# Toy aggression?



## Piper_the_goldenpuppy (Aug 26, 2016)

So Piper and I went to the dog park tonight and something odd happened. She's a generally been a pretty submissive pup when it comes to other dogs, almost overly so. But she loves to play with other dogs. She's never had possession issues in the past. She actually even enjoys a bit of tug of war with another dog, until she usually backs down if the play gets a little rough. 

However, tonight we were at the park and this 7 month old lab puppy was there as well. Piper found this half destroyed tennis ball and was carrying it around proudly, and then started sort of taunting the other puppy with it. She was initially trotting around and the other puppy was kind of chasing her, tails wagging in a happy way etc. For a long time it was totally fine. Then they were sort of running around with the other puppy trying to chase her with the ball. However at some point the other puppy sort of stopped, and went into "stalk mode" where they get really still in a playful way and are getting ready to pounce, and Piper kind of growled at him. Then the next time he came close to her she REALLY started growling loudly, and kind of bared her teeth. Her tail was still wagging, but it went from a happy wag to more of a much more straight out tail just slightly wagging back and forth. It was definitely a more aggressive stance. 

So I removed the ball from the situation and gave her a bit of a time out to calm down. It was totally odd behavior for her. I think she is coming into her own a little in terms of finding her confidence with other dogs, and I'm all for that, but I also don't want her to become too possessive of toys. She loves to retrieve and for me to do that in the city where I live during everyday life means we need to do that at the park. I think it had just gotten to be enough for her, but I'm sort of wondering how I should handle these situations in the future? 

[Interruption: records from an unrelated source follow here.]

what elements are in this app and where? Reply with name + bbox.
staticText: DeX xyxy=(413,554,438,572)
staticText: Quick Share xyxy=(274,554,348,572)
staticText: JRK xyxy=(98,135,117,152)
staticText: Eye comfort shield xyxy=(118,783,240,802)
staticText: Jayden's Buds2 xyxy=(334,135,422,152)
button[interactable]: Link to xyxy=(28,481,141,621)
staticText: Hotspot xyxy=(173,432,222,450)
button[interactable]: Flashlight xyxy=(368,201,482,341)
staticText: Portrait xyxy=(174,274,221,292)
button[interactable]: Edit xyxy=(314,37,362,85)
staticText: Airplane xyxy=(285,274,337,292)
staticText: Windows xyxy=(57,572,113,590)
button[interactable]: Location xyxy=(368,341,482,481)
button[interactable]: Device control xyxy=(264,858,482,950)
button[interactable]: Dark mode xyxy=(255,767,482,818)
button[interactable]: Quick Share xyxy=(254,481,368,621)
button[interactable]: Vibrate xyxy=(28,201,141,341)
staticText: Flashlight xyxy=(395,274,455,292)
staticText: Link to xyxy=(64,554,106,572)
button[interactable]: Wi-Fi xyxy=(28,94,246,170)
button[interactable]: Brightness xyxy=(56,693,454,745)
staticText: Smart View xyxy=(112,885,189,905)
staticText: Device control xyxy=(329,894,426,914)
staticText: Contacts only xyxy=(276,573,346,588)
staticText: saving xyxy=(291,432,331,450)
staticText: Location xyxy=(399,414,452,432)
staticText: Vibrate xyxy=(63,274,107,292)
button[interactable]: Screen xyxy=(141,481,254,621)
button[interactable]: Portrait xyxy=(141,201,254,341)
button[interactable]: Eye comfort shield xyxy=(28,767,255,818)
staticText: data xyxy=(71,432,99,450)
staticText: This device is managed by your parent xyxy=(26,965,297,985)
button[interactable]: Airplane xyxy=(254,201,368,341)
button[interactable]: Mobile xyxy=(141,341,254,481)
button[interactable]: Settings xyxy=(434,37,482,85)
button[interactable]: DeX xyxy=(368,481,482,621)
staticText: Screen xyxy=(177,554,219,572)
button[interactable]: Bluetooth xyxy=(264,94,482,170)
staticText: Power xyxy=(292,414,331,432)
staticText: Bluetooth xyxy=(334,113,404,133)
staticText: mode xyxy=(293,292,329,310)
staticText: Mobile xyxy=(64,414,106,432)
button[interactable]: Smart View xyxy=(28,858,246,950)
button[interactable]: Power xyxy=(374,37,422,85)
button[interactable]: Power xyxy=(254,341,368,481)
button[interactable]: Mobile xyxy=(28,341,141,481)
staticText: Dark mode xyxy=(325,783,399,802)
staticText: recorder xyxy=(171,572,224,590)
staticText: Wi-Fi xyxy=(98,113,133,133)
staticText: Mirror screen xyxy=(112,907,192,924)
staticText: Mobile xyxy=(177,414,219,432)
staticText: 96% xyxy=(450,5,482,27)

Would appreciate any insight!


----------



## Pipersmom (Aug 2, 2016)

I've had one dog with dog/dog sharing issues. For me it was incredibly hard to correct with this particular dog. The best solution I found was teaching a rock solid "out". If I said "out" the item was dropped and wherever it lay, it belonged to me, no longer the dog. This worked fairly well - except that this particular dog lived with dogs she didn't want to share with - so that made things complicated.


----------



## Pipersmom (Aug 2, 2016)

Also a reliable recall is KEY for the dog park. In any situation you should be able to recall your dog. This is the best way to keep everyone safe at the park...sadly at our park probably less than 5% of the dogs can be recalled by their owners.


----------



## Pipersmom (Aug 2, 2016)

If you have those 2 skills all you have to say is "Piper out! Piper come!"


----------



## Charliethree (Jul 18, 2010)

Sounds to me like totally appropriate behavior, nothing I would be concerned about. Leading up to the growling the other puppy was chasing your pup, some dogs (especially puppies) find being chased intimidating/threatening, they are unsure of the other dog's intentions, and the situation can quickly turn from 'this is fun' to 'this is scary' for a pup who has little prior experience with it. When the other pup went into 'stalk mode' it may have put her on the defensive (feeling unsafe), causing her to react a little more seemingly 'aggressively' than she had in the past.
Keep in mind that in the dog world, it is normal for them to not to share with other dogs, possession is 'understood', 'I have it, I have every right to do what is necessary to keep it, until I choose to give it up.' (walk away/leave it behind) which is what she was doing in warning the other dog to stay away, and she was being 'appropriate' about it. 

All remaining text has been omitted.